BEGIN

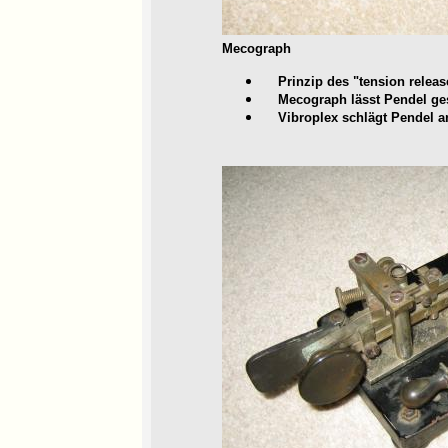
Mecograph
Prinzip des "tension releas
Mecograph lässt Pendel gesp
Vibroplex schlägt Pendel an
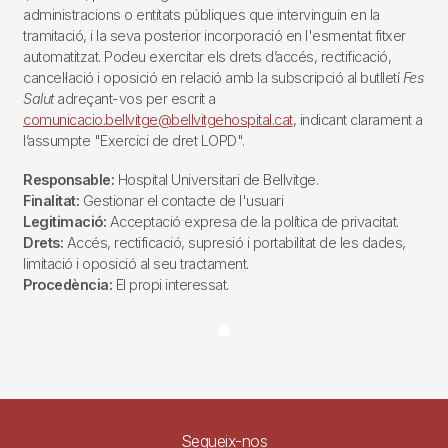
administracions o entitats públiques que intervinguin en la
tramitació, i la seva posterior incorporació en l'esmentat fitxer
automatitzat. Podeu exercitar els drets d’accés, rectificació,
cancel·lació i oposició en relació amb la subscripció al butlletí
Fes
Salut
adreçant-vos per escrit a
comunicacio.bellvitge@bellvitgehospital.cat
, indicant clarament a
l’assumpte "Exercici de dret LOPD".
Responsable:
Hospital Universitari de Bellvitge.
Finalitat:
Gestionar el contacte de l'usuari
Legitimació:
Acceptació expresa de la política de privacitat.
Drets:
Accés, rectificació, supresió i portabilitat de les dades,
limitació i oposició al seu tractament.
Procedència:
El propi interessat.
Segueix-nos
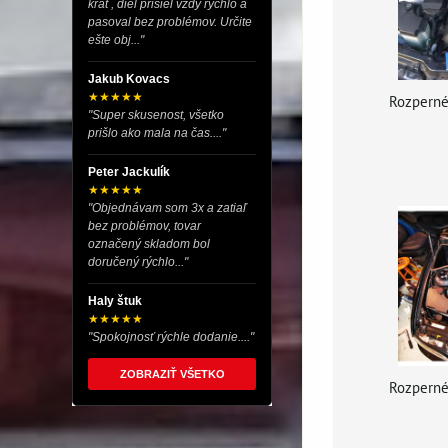
krát , diel prišiel vždy rýchlo a
pasoval bez problémov. Určite
ešte obj..."
Jakub Kovacs
★★★★★
Rozperné
"Super skusenost, všetko
prišlo ako mala na čas...."
Peter Jackulík
★★★★★
"Objednávam som 3x a zatiaľ
bez problémov, tovar
označený skladom bol
doručený rýchlo..."
Haly štuk
★★★★★
"Spokojnosť rýchle dodanie...."
ZOBRAZIŤ VŠETKO
Rozperné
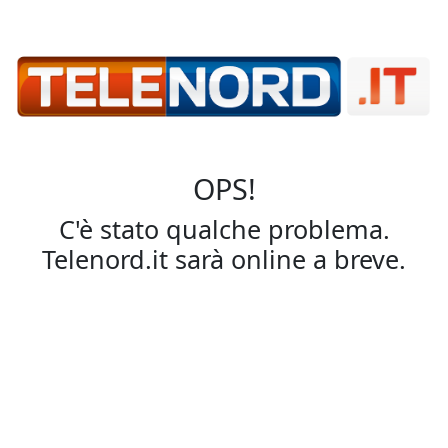
OPS!
C'è stato qualche problema.
Telenord.it sarà online a breve.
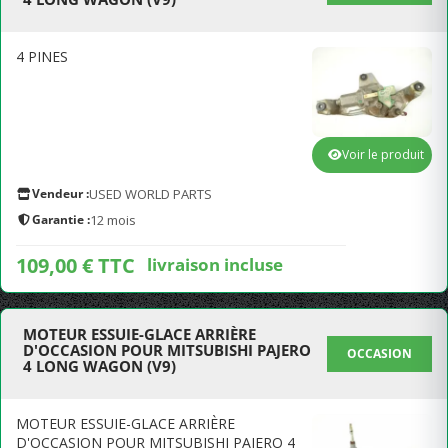
4 PINES
Voir le produit
Vendeur :
USED WORLD PARTS
Garantie :
12 mois
109,00 € TTC
livraison incluse
MOTEUR ESSUIE-GLACE ARRIÈRE
D'OCCASION POUR MITSUBISHI PAJERO
OCCASION
4 LONG WAGON (V9)
MOTEUR ESSUIE-GLACE ARRIÈRE
D'OCCASION POUR MITSUBISHI PAJERO 4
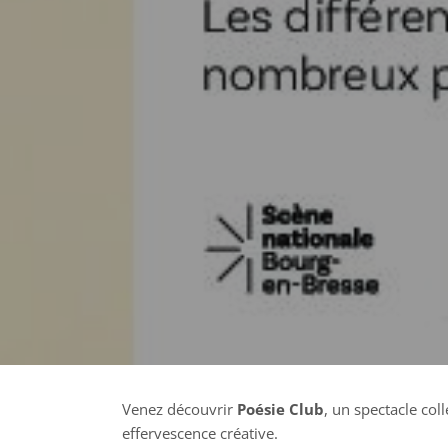
Venez découvrir
Poésie Club
, un spectacle col
effervescence créative.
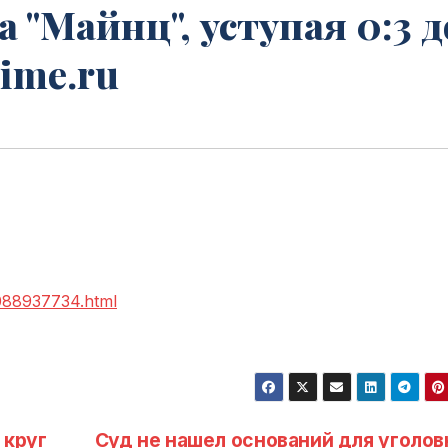
 "Майнц", уступая 0:3 д
ime.ru
2088937734.html
 круг
Суд не нашел оснований для уголов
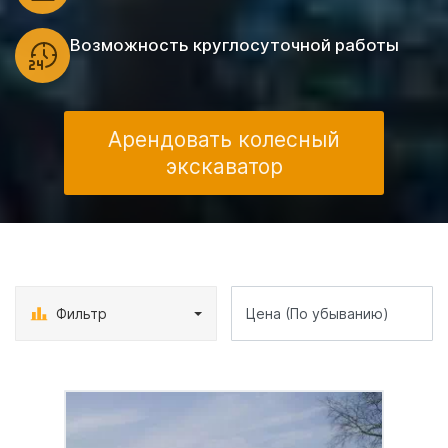
Возможность круглосуточной работы
Арендовать колесный
экскаватор
Фильтр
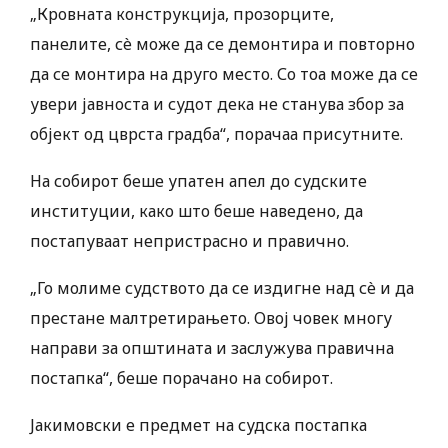
„Кровната конструкција, прозорците,
панелите, сè може да се демонтира и повторно
да се монтира на друго место. Со тоа може да се
увери јавноста и судот дека не станува збор за
објект од цврста градба“, порачаа присутните.
На собирот беше упатен апел до судските
институции, како што беше наведено, да
постапуваат непристрасно и правично.
„Го молиме судството да се издигне над сè и да
престане малтретирањето. Овој човек многу
направи за општината и заслужува правична
постапка“, беше порачано на собирот.
Јакимовски е предмет на судска постапка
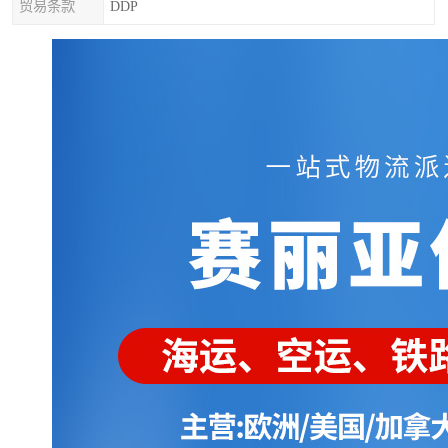
贸易条款
DDP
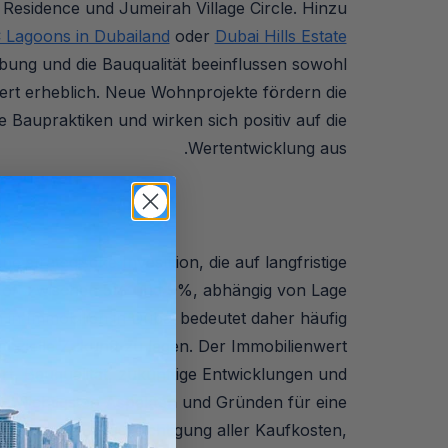
esidence und Jumeirah Village Circle. Hinzu
Lagoons in Dubailand
oder
Dubai Hills Estate
ebung und die Bauqualität beeinflussen sowohl
wert erheblich. Neue Wohnprojekte fördern die
e Baupraktiken und wirken sich positiv auf die
Wertentwicklung aus.
ne strategische Investition, die auf langfristige
 – oft zwischen 5% und 9%, abhängig von Lage
n in Immobilien in Dubai
bedeutet daher häufig
nanzielle Zukunft zu legen. Der Immobilienwert
t, Bauqualität, zukünftige Entwicklungen und
 den wichtigsten Aspekten und Gründen für eine
zählen die Berücksichtigung aller Kaufkosten,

END

▶ **TASK TO CARRY OUT**: Copy exactly, and only, the lines from the first line of the material through the line that contains "krát , diel prišiel vždy rýchlo a", both ends kept; no pictures.

▶ **WRITTEN RESPONSE**:
Mecograph
Prinzip des "tension releas
Mecograph lässt Pendel gesp
Vibroplex schlägt Pendel an
administracions o entitats públiques que intervinguin en la
tramitació, i la seva posterior incorporació en l'esmentat fitxer
automatitzat. Podeu exercitar els drets d’accés, rectificació,
cancel·lació i oposició en relació amb la subscripció al butlletí
Fes
Salut
adreçant-vos per escrit a
comunicacio.bellvitge@bellvitgehospital.cat
, indicant clarament a
l’assumpte "Exercici de dret LOPD".
Responsable:
Hospital Universitari de Bellvitge.
Finalitat:
Gestionar el contacte de l'usuari
Legitimació:
Acceptació expresa de la política de privacitat.
Drets:
Accés, rectificació, supresió i portabilitat de les dades,
limitació i oposició al seu tractament.
Procedència:
El propi interessat.
Segueix-nos
krát , diel prišiel vždy rýchlo a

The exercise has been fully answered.